● **PROMPT**: When you reach the line with "Pour une comparaison" in the data below, begin printing lines exactly, and stop once the line with "présente depuis toujours" has been printed.

● **Extracted page text data**:
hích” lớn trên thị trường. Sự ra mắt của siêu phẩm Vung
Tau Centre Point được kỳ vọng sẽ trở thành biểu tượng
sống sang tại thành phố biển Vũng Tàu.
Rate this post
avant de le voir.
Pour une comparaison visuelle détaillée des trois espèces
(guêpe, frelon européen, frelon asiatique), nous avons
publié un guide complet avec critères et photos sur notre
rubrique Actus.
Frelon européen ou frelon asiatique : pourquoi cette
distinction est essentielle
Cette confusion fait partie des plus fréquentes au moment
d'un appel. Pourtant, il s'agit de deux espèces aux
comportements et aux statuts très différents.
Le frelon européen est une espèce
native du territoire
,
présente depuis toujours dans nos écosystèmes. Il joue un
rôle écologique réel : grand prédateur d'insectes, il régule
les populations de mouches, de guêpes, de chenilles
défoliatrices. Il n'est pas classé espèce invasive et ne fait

...

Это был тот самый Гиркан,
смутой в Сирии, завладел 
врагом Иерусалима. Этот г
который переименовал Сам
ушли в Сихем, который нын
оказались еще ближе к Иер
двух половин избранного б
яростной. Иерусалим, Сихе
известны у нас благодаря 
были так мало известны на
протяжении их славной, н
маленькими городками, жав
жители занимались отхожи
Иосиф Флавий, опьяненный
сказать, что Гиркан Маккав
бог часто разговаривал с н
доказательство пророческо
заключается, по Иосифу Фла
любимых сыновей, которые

● **YOUR SOLUTION**:
Pour une comparaison visuelle détaillée des trois espèces
(guêpe, frelon européen, frelon asiatique), nous avons
publié un guide complet avec critères et photos sur notre
rubrique Actus.
Frelon européen ou frelon asiatique : pourquoi cette
distinction est essentielle
Cette confusion fait partie des plus fréquentes au moment
d'un appel. Pourtant, il s'agit de deux espèces aux
comportements et aux statuts très différents.
Le frelon européen est une espèce
native du territoire
,
présente depuis toujours dans nos écosystèmes. Il joue un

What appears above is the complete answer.